We have created around 18,000 opportunities for young people from the £60m committed to support implementation of the Guarantee in 2020/21. A further £70m has been committed for 2021/22.

Employer engagement is at the heart of the Young Peron's Guarantee to garner support for young people, particularly support through transitions. This work is supported by the 5 Employer Asks that encourage employers to take a holistic approach to their work with young people.

We recognise the critical role that the Careers service plays in advising young people in their next steps and welcome the Review of this service led by Grahame Smith. There will be a particular focus on those who face the greatest challenges in their journey through education and into rewarding and sustainable careers. The scope of the review also includes looking at the provision of career advice to young people in higher and further education. The Review will be published by the end of the year.

Foundation Apprenticeships

Through Developing the Young Workforce and Young Person's Guarantee, we want to see increasing numbers of young people taking up apprenticeship opportunities.
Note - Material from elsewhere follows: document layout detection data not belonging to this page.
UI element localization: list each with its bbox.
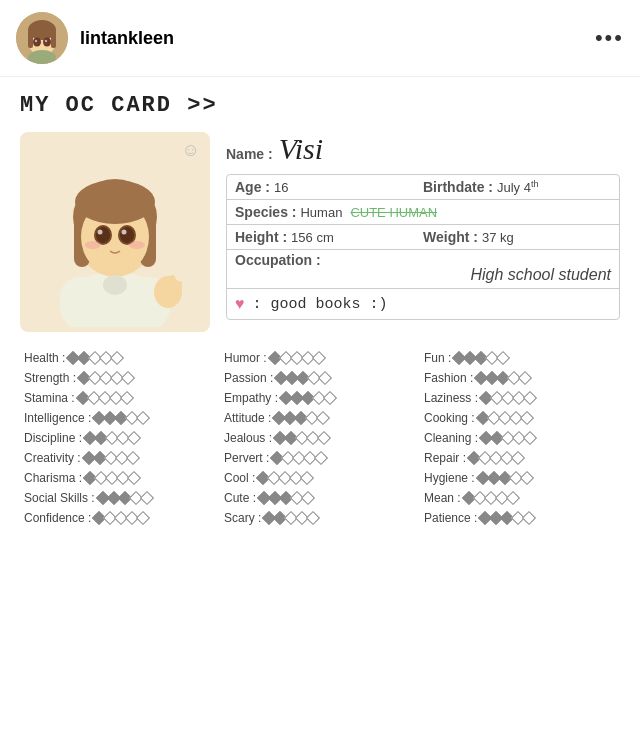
stat-diamonds <box>258 473 312 483</box>
svg-point-22 <box>120 227 134 243</box>
stat-item: Hygiene : <box>420 468 620 488</box>
stat-label: Scary : <box>224 511 261 525</box>
stat-label: Discipline : <box>24 431 82 445</box>
svg-point-21 <box>96 227 110 243</box>
diamond-empty <box>316 411 330 425</box>
stat-diamonds <box>94 513 148 523</box>
diamond-empty <box>317 431 331 445</box>
stat-diamonds <box>98 493 152 503</box>
svg-rect-3 <box>28 30 33 48</box>
diamond-empty <box>323 391 337 405</box>
stat-item: Intelligence : <box>20 408 220 428</box>
stat-label: Strength : <box>24 371 76 385</box>
stat-diamonds <box>79 373 133 383</box>
stat-label: Empathy : <box>224 391 278 405</box>
stat-item: Health : <box>20 348 220 368</box>
diamond-empty <box>300 471 314 485</box>
species-label: Species : <box>235 204 296 220</box>
diamond-empty <box>511 451 525 465</box>
diamond-empty <box>522 511 536 525</box>
species-row: Species : Human CUTE HUMAN <box>227 200 619 225</box>
species-strikethrough: CUTE HUMAN <box>350 205 437 220</box>
more-options-button[interactable]: ••• <box>595 25 624 51</box>
stat-item: Confidence : <box>20 508 220 528</box>
occupation-label: Occupation : <box>235 252 321 268</box>
stat-diamonds <box>454 353 508 363</box>
stat-diamonds <box>464 493 518 503</box>
stat-item: Empathy : <box>220 388 420 408</box>
diamond-empty <box>318 371 332 385</box>
stat-diamonds <box>476 373 530 383</box>
header: lintankleen ••• <box>0 0 640 77</box>
stat-diamonds <box>264 513 318 523</box>
stat-item: Cleaning : <box>420 428 620 448</box>
stat-diamonds <box>481 393 535 403</box>
svg-point-18 <box>75 180 155 224</box>
character-info: Name : Visi Age : 16 Birthdate : July 4t… <box>226 132 620 332</box>
stat-item: Stamina : <box>20 388 220 408</box>
svg-rect-30 <box>170 275 175 292</box>
stat-label: Patience : <box>424 511 477 525</box>
diamond-empty <box>520 411 534 425</box>
main-content: MY OC CARD >> ☺ <box>0 77 640 544</box>
stat-diamonds <box>480 513 534 523</box>
stat-diamonds <box>85 433 139 443</box>
stat-label: Pervert : <box>224 451 269 465</box>
stat-item: Scary : <box>220 508 420 528</box>
svg-rect-29 <box>163 277 168 292</box>
likes-value: : good books :) <box>253 296 388 313</box>
diamond-empty <box>301 491 315 505</box>
stat-diamonds <box>274 413 328 423</box>
svg-point-6 <box>33 38 41 47</box>
diamond-empty <box>120 391 134 405</box>
stat-label: Cool : <box>224 471 255 485</box>
stat-label: Passion : <box>224 371 273 385</box>
stat-item: Passion : <box>220 368 420 388</box>
diamond-empty <box>127 471 141 485</box>
occupation-row: Occupation : High school student <box>227 250 619 289</box>
stat-label: Hygiene : <box>424 471 475 485</box>
stat-label: Laziness : <box>424 391 478 405</box>
svg-point-26 <box>129 241 145 249</box>
diamond-empty <box>126 451 140 465</box>
occupation-value: High school student <box>235 266 611 284</box>
stat-diamonds <box>281 393 335 403</box>
svg-rect-4 <box>51 30 56 48</box>
diamond-empty <box>136 411 150 425</box>
stat-label: Fashion : <box>424 371 473 385</box>
age-item: Age : 16 <box>235 179 423 195</box>
stat-item: Mean : <box>420 488 620 508</box>
height-value: 156 cm <box>291 230 334 245</box>
stat-label: Health : <box>24 351 65 365</box>
diamond-empty <box>140 491 154 505</box>
stat-diamonds <box>276 373 330 383</box>
height-weight-row: Height : 156 cm Weight : 37 kg <box>227 225 619 250</box>
name-label: Name : <box>226 146 273 162</box>
heart-icon: ♥ <box>235 295 245 313</box>
stat-item: Laziness : <box>420 388 620 408</box>
stat-label: Intelligence : <box>24 411 91 425</box>
diamond-empty <box>136 511 150 525</box>
stat-item: Strength : <box>20 368 220 388</box>
stat-label: Jealous : <box>224 431 272 445</box>
diamond-empty <box>121 371 135 385</box>
diamond-empty <box>518 371 532 385</box>
stat-item: Jealous : <box>220 428 420 448</box>
card-area: ☺ <box>20 132 620 332</box>
name-value: Visi <box>279 132 323 166</box>
weight-value: 37 kg <box>482 230 514 245</box>
diamond-empty <box>127 431 141 445</box>
stat-label: Repair : <box>424 451 466 465</box>
stat-label: Cleaning : <box>424 431 478 445</box>
weight-item: Weight : 37 kg <box>423 229 611 245</box>
stat-label: Attitude : <box>224 411 271 425</box>
svg-point-27 <box>103 275 127 295</box>
stat-item: Social Skills : <box>20 488 220 508</box>
diamond-empty <box>520 471 534 485</box>
age-birthdate-row: Age : 16 Birthdate : July 4th <box>227 175 619 200</box>
avatar[interactable] <box>16 12 68 64</box>
stat-label: Confidence : <box>24 511 91 525</box>
stat-item: Patience : <box>420 508 620 528</box>
stat-label: Mean : <box>424 491 461 505</box>
stat-item: Creativity : <box>20 448 220 468</box>
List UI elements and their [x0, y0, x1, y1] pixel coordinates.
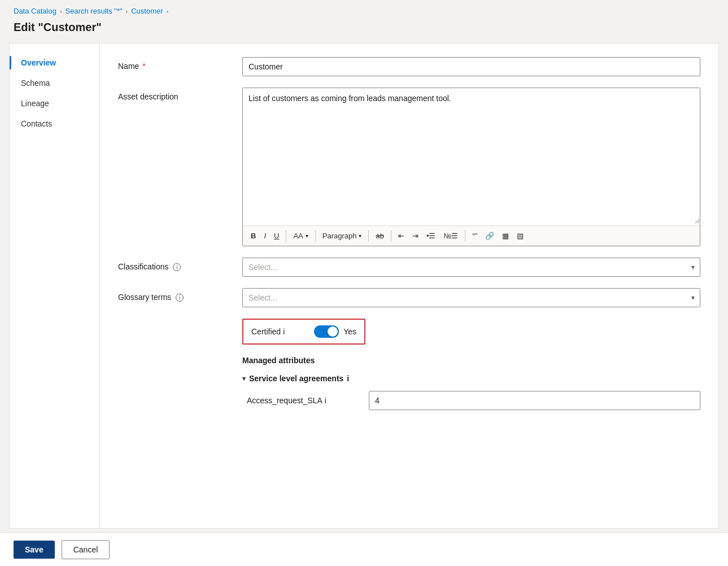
sla-row: Access_request_SLA i — [242, 391, 700, 410]
toolbar-divider-2 — [315, 230, 316, 242]
name-label: Name * — [118, 57, 242, 71]
classifications-field: Select... ▾ — [242, 258, 700, 277]
breadcrumb-data-catalog[interactable]: Data Catalog — [14, 7, 56, 15]
certified-info-icon[interactable]: i — [283, 327, 285, 336]
name-row: Name * — [118, 57, 700, 76]
toolbar-divider-4 — [391, 230, 391, 242]
classifications-row: Classifications i Select... ▾ — [118, 258, 700, 277]
sidebar-item-lineage[interactable]: Lineage — [10, 93, 99, 114]
main-container: Overview Schema Lineage Contacts Name * … — [9, 43, 719, 529]
sidebar-item-schema[interactable]: Schema — [10, 73, 99, 93]
breadcrumb-chevron-3: › — [167, 8, 169, 15]
access-request-sla-label: Access_request_SLA i — [247, 396, 360, 405]
toolbar-divider-5 — [465, 230, 465, 242]
toolbar-divider-1 — [286, 230, 286, 242]
toolbar-strikethrough[interactable]: ab — [372, 229, 387, 242]
sla-section: ▾ Service level agreements i Access_requ… — [118, 374, 700, 410]
classifications-label: Classifications i — [118, 258, 242, 271]
required-asterisk: * — [140, 62, 145, 71]
toolbar-outdent[interactable]: ⇤ — [395, 229, 408, 242]
breadcrumb-customer[interactable]: Customer — [131, 7, 163, 15]
description-label: Asset description — [118, 88, 242, 101]
classifications-select[interactable]: Select... — [242, 258, 700, 277]
save-button[interactable]: Save — [14, 541, 55, 559]
toolbar-indent[interactable]: ⇥ — [409, 229, 422, 242]
sidebar-item-overview[interactable]: Overview — [10, 53, 99, 73]
certified-label: Certified — [251, 327, 281, 336]
toolbar-insert-image[interactable]: ▦ — [499, 229, 512, 242]
breadcrumb-chevron-2: › — [126, 8, 128, 15]
toolbar-insert-table[interactable]: ▧ — [513, 229, 527, 242]
toolbar-numbered-list[interactable]: №☰ — [441, 229, 462, 242]
toolbar-bullet-list[interactable]: •☰ — [423, 229, 439, 242]
certified-yes-label: Yes — [343, 327, 356, 336]
name-input[interactable] — [242, 57, 700, 76]
glossary-terms-info-icon[interactable]: i — [176, 294, 184, 302]
classifications-info-icon[interactable]: i — [173, 263, 181, 271]
breadcrumb: Data Catalog › Search results "*" › Cust… — [0, 0, 728, 19]
sla-heading[interactable]: ▾ Service level agreements i — [242, 374, 700, 383]
sla-chevron-icon: ▾ — [242, 375, 246, 382]
toolbar-quote[interactable]: “” — [469, 229, 481, 242]
classifications-select-wrapper: Select... ▾ — [242, 258, 700, 277]
glossary-terms-label: Glossary terms i — [118, 288, 242, 302]
name-field — [242, 57, 700, 76]
certified-row: Certified i Yes — [118, 319, 700, 345]
certified-spacer — [118, 329, 242, 334]
page-title: Edit "Customer" — [0, 19, 728, 43]
toolbar-font-size[interactable]: AA ▾ — [290, 229, 311, 242]
toolbar-italic[interactable]: I — [260, 229, 269, 242]
editor-toolbar: B I U AA ▾ Paragraph ▾ ab ⇤ ⇥ — [243, 225, 700, 246]
content-area: Name * Asset description List of custome… — [100, 43, 718, 528]
description-field: List of customers as coming from leads m… — [242, 88, 700, 246]
toggle-wrapper: Yes — [314, 325, 356, 338]
access-request-sla-input[interactable] — [369, 391, 700, 410]
managed-attributes-heading: Managed attributes — [118, 356, 700, 365]
sidebar: Overview Schema Lineage Contacts — [10, 43, 100, 528]
glossary-terms-select[interactable]: Select... — [242, 288, 700, 307]
toolbar-underline[interactable]: U — [271, 229, 282, 242]
breadcrumb-chevron-1: › — [60, 8, 62, 15]
sla-info-icon[interactable]: i — [347, 374, 349, 383]
breadcrumb-search-results[interactable]: Search results "*" — [66, 7, 123, 15]
certified-highlight-box: Certified i Yes — [242, 319, 365, 345]
sidebar-item-contacts[interactable]: Contacts — [10, 114, 99, 134]
glossary-terms-select-wrapper: Select... ▾ — [242, 288, 700, 307]
sla-heading-label: Service level agreements — [249, 374, 343, 383]
footer-bar: Save Cancel — [0, 532, 728, 566]
glossary-terms-field: Select... ▾ — [242, 288, 700, 307]
certified-label-group: Certified i — [251, 327, 285, 336]
description-wrapper: List of customers as coming from leads m… — [242, 88, 700, 246]
description-row: Asset description List of customers as c… — [118, 88, 700, 246]
toolbar-bold[interactable]: B — [247, 229, 259, 242]
toolbar-link[interactable]: 🔗 — [482, 229, 498, 242]
description-textarea[interactable]: List of customers as coming from leads m… — [243, 88, 700, 224]
access-request-sla-info-icon[interactable]: i — [325, 396, 326, 405]
cancel-button[interactable]: Cancel — [62, 540, 110, 559]
toolbar-paragraph[interactable]: Paragraph ▾ — [319, 229, 365, 242]
glossary-terms-row: Glossary terms i Select... ▾ — [118, 288, 700, 307]
toolbar-divider-3 — [368, 230, 369, 242]
certified-toggle[interactable] — [314, 325, 339, 338]
toggle-slider — [314, 325, 339, 338]
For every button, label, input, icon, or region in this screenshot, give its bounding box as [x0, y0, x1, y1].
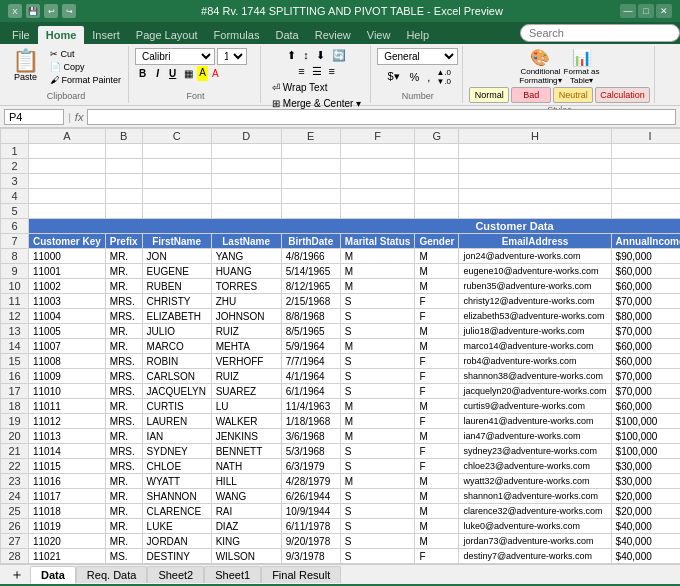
add-sheet-button[interactable]: ＋	[4, 564, 30, 586]
italic-button[interactable]: I	[152, 66, 163, 81]
tab-view[interactable]: View	[359, 26, 399, 44]
row-header[interactable]: 21	[1, 444, 29, 459]
copy-button[interactable]: 📄 Copy	[47, 61, 124, 73]
row-header[interactable]: 10	[1, 279, 29, 294]
row-header[interactable]: 9	[1, 264, 29, 279]
col-header-f[interactable]: F	[340, 129, 415, 144]
title-bar-icons: X 💾 ↩ ↪	[8, 4, 76, 18]
row-header[interactable]: 18	[1, 399, 29, 414]
text-orientation-button[interactable]: 🔄	[329, 48, 349, 63]
formula-input[interactable]	[87, 109, 676, 125]
tab-data[interactable]: Data	[267, 26, 306, 44]
tab-review[interactable]: Review	[307, 26, 359, 44]
decrease-decimal-button[interactable]: ▼.0	[434, 77, 453, 86]
percent-button[interactable]: %	[406, 68, 424, 86]
col-header-e[interactable]: E	[281, 129, 340, 144]
comma-button[interactable]: ,	[424, 69, 433, 85]
col-header-b[interactable]: B	[105, 129, 142, 144]
align-top-button[interactable]: ⬆	[284, 48, 299, 63]
row-header[interactable]: 26	[1, 519, 29, 534]
section-header-row: 6 Customer Data	[1, 219, 681, 234]
row-header[interactable]: 6	[1, 219, 29, 234]
style-bad-button[interactable]: Bad	[511, 87, 551, 103]
underline-button[interactable]: U	[165, 66, 180, 81]
col-header-g[interactable]: G	[415, 129, 459, 144]
row-header[interactable]: 5	[1, 204, 29, 219]
tab-file[interactable]: File	[4, 26, 38, 44]
sheet-tab-data[interactable]: Data	[30, 566, 76, 584]
search-input[interactable]	[520, 24, 680, 42]
row-header[interactable]: 8	[1, 249, 29, 264]
font-color-button[interactable]: A	[210, 67, 221, 80]
style-normal-button[interactable]: Normal	[469, 87, 509, 103]
sheet-tab-sheet2[interactable]: Sheet2	[147, 566, 204, 583]
tab-formulas[interactable]: Formulas	[206, 26, 268, 44]
row-header[interactable]: 23	[1, 474, 29, 489]
col-header-i[interactable]: I	[611, 129, 680, 144]
paste-button[interactable]: 📋 Paste	[8, 48, 43, 84]
row-header[interactable]: 13	[1, 324, 29, 339]
cut-button[interactable]: ✂ Cut	[47, 48, 124, 60]
row-header[interactable]: 7	[1, 234, 29, 249]
bold-button[interactable]: B	[135, 66, 150, 81]
number-format-select[interactable]: General	[377, 48, 458, 65]
row-header[interactable]: 17	[1, 384, 29, 399]
redo-icon[interactable]: ↪	[62, 4, 76, 18]
format-as-table-button[interactable]: 📊 Format as Table▾	[564, 48, 600, 85]
row-header[interactable]: 15	[1, 354, 29, 369]
row-header[interactable]: 22	[1, 459, 29, 474]
align-left-button[interactable]: ≡	[295, 64, 307, 79]
row-header[interactable]: 20	[1, 429, 29, 444]
accounting-button[interactable]: $▾	[382, 67, 404, 86]
font-name-select[interactable]: Calibri	[135, 48, 215, 65]
table-row: 1311005MR.JULIORUIZ8/5/1965SMjulio18@adv…	[1, 324, 681, 339]
row-header[interactable]: 29	[1, 564, 29, 565]
spreadsheet-container[interactable]: A B C D E F G H I J K L M N 1	[0, 128, 680, 564]
col-header-a[interactable]: A	[29, 129, 106, 144]
name-box[interactable]	[4, 109, 64, 125]
row-header[interactable]: 19	[1, 414, 29, 429]
border-button[interactable]: ▦	[182, 67, 195, 80]
highlight-button[interactable]: A	[197, 66, 208, 81]
row-header[interactable]: 4	[1, 189, 29, 204]
row-header[interactable]: 24	[1, 489, 29, 504]
row-header[interactable]: 25	[1, 504, 29, 519]
row-header[interactable]: 3	[1, 174, 29, 189]
sheet-tab-req-data[interactable]: Req. Data	[76, 566, 148, 583]
undo-icon[interactable]: ↩	[44, 4, 58, 18]
align-bottom-button[interactable]: ⬇	[313, 48, 328, 63]
col-header-d[interactable]: D	[211, 129, 281, 144]
row-header[interactable]: 11	[1, 294, 29, 309]
style-neutral-button[interactable]: Neutral	[553, 87, 593, 103]
tab-page-layout[interactable]: Page Layout	[128, 26, 206, 44]
increase-decimal-button[interactable]: ▲.0	[434, 68, 453, 77]
close-button[interactable]: ✕	[656, 4, 672, 18]
tab-home[interactable]: Home	[38, 26, 85, 44]
wrap-text-button[interactable]: ⏎ Wrap Text	[267, 80, 366, 95]
format-painter-button[interactable]: 🖌 Format Painter	[47, 74, 124, 86]
row-header[interactable]: 27	[1, 534, 29, 549]
header-annual-income: AnnualIncome	[611, 234, 680, 249]
font-size-select[interactable]: 11	[217, 48, 247, 65]
tab-help[interactable]: Help	[398, 26, 437, 44]
row-header[interactable]: 14	[1, 339, 29, 354]
row-header[interactable]: 2	[1, 159, 29, 174]
col-header-c[interactable]: C	[142, 129, 211, 144]
quick-save-icon[interactable]: 💾	[26, 4, 40, 18]
align-middle-button[interactable]: ↕	[300, 48, 312, 63]
conditional-format-button[interactable]: 🎨 Conditional Formatting▾	[519, 48, 561, 85]
row-header[interactable]: 16	[1, 369, 29, 384]
sheet-tab-final-result[interactable]: Final Result	[261, 566, 341, 583]
sheet-tab-sheet1[interactable]: Sheet1	[204, 566, 261, 583]
maximize-button[interactable]: □	[638, 4, 654, 18]
row-header[interactable]: 28	[1, 549, 29, 564]
table-row: 1411007MR.MARCOMEHTA5/9/1964MMmarco14@ad…	[1, 339, 681, 354]
align-center-button[interactable]: ☰	[309, 64, 325, 79]
style-calculation-button[interactable]: Calculation	[595, 87, 650, 103]
tab-insert[interactable]: Insert	[84, 26, 128, 44]
minimize-button[interactable]: —	[620, 4, 636, 18]
row-header[interactable]: 12	[1, 309, 29, 324]
align-right-button[interactable]: ≡	[326, 64, 338, 79]
row-header[interactable]: 1	[1, 144, 29, 159]
col-header-h[interactable]: H	[459, 129, 611, 144]
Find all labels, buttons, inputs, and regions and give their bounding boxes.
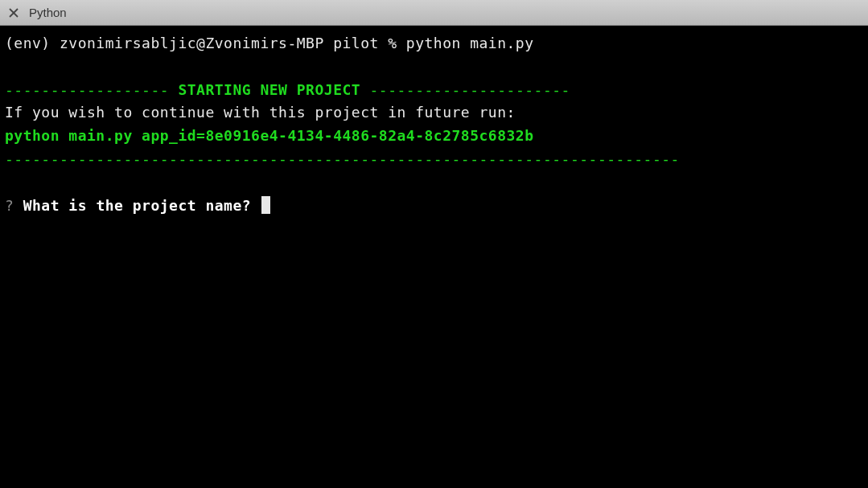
- continue-command: python main.py app_id=8e0916e4-4134-4486…: [5, 125, 863, 148]
- terminal-body[interactable]: (env) zvonimirsabljic@Zvonimirs-MBP pilo…: [0, 26, 868, 488]
- text-cursor[interactable]: [261, 196, 270, 214]
- prompt-question: ? What is the project name?: [5, 195, 863, 218]
- blank-line: [5, 171, 863, 195]
- blank-line: [5, 55, 863, 79]
- project-header: ------------------ STARTING NEW PROJECT …: [5, 79, 863, 102]
- window-title-bar: Python: [0, 0, 868, 26]
- divider-line: ----------------------------------------…: [5, 148, 863, 171]
- window-title: Python: [29, 6, 67, 19]
- question-mark-icon: ?: [5, 197, 14, 214]
- question-text: What is the project name?: [14, 197, 260, 214]
- continue-message: If you wish to continue with this projec…: [5, 101, 863, 125]
- shell-prompt-line: (env) zvonimirsabljic@Zvonimirs-MBP pilo…: [5, 32, 863, 55]
- close-icon[interactable]: [8, 7, 19, 18]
Foundation Apprenticeships support the Guarantee by creating more opportunities for young people to move on to positive destinations through apprenticeships, further learning or other jobs post-school.

These opportunities provide young people with lifelong adaptable skills, which in addition to having value in themselves with regards to personal development, respond to changing economic and employer demands, playing a crucial role in supporting young people in gaining the required occupational skills and qualifications to meet longer-term economic priorities.

It is vital that young people from a range of backgrounds and abilities experience work-based learning to give our economy a rich and diverse pool of work-ready talent to help the nation recover and thrive.

Next Steps

In addition to the work set out above, we will take the following key next steps to support positive destinations for young people and to recover from the impacts of COVID-19:

(1) We are on course to provide over 80 additional counsellors in Further and Higher Education by 2022, as set out in Programme for Government 2018. The additional resource will enable institutions to access additional counselling services for students.

(2) We will develop with stakeholders a Student Mental Health Action Plan which brings together our commitments on counsellors and equity of access for college students and support for the NUS Scotland Think Positive initiative.

(3) We are taking forward arrangements in relation to the future direction of Equally Safe in colleges and universities, and look forward to further working with the sector on this in 2021 and beyond.

(3) Given the significant growth of Foundation Apprenticeship and to ensure continued best outcomes for young people, the Scottish Government commissioned HM Inspectors of Education (HMIE) to undertake a review of the delivery of FA programmes. Engagement activity required for Phase 2 commenced in February 2021 and is complete. Phase 3 was paused in response to COVID-19, and will recommence in due course.

(4) To continue to support CLD learners and the CLD workforce as we recover from the pandemic, SG will:

  • Invest £0.5 million in the workforce to support capacity to deliver digital learning.
  • Review the Requirements for Community Learning and Development (Scotland) Regulations 2013, to determine the impact of these regulations on budget decision making, and in doing so, seek to safeguard investment in CLD services.
  • Continue work, which paused during COVID-19, to develop a youth work strategy and an adult learning strategy for Scotland.

(5) Produce a full response to the SFC Review of Coherent Provision and Sustainability. The outputs of the review, published on 29 June 2021, will form an important part of our thinking on the future strategy for tertiary education and university research in Scotland, as we look to our Colleges and Universities to be at the heart of recovery.